Concurrency Problem:
Several problems can occur when concurrent transactions execute in an
uncontrolled manner. There may be lost update problem when two transactions
that access the same database items have their operations inter-leaved in a way
that makes the value of some database item incorrect.
Entity:
An entity is a person, place, thing, event or concept about which information is
recorded.
In a banking environment, examples of entities are CUSTOMERS, BANK
ACCOUNTS etc.
Attributes:
Attribute gives the characteristic of the entity. In other words, every entity has
some basic attributes that characterize it e.g.
1) A house can be described by its size, color, age and surroundings.
15. 2) A customer of a bank may be described by such attributes as name,
address and possibly a customer identification number.
3) A bank account can be represented by an account type, an account
number and an account balance.
So, in example 1) size, color, age and surroundings are attributes of the entity
house. In example 2) customer identification no, customer name and customer
address are attributes describing the entity “CUSTOMER” of a bank.
An attribute is often called a data element, a data field, a data item or an
elementary item.
Schema:
The overall logical data-base description is referred to as a schema. It is
sometimes also referred to as an overall model of the data, a conceptual model or
a conceptual schema.
The database schema is specified during the database design and is not expected
to change frequently. A displayed schema is called a Schema Diagram.
Student
Name Student Number Class Major
Course
Course Name Course Number Credit Hours Department
An example of Schema Diagram of a Database that stores Student Records.

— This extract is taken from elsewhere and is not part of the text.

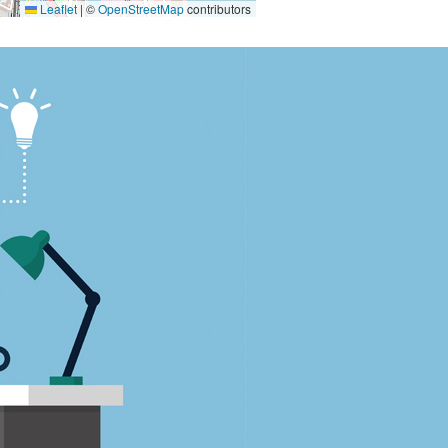
Leaflet
|
©
OpenStreetMap
contributors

A schema diagram displays only some aspects of a schema, such as the names of record
types and data items and some type of constraints. Other aspects are not specified in the
schema diagram. The actual data in a database may change quite frequently e.g. in the
above database the database changes every time we add a student.
The data in the database at a particular moment in time is called a Database State or
Snapshot. It is also called the current set of occurrences or instances in the database.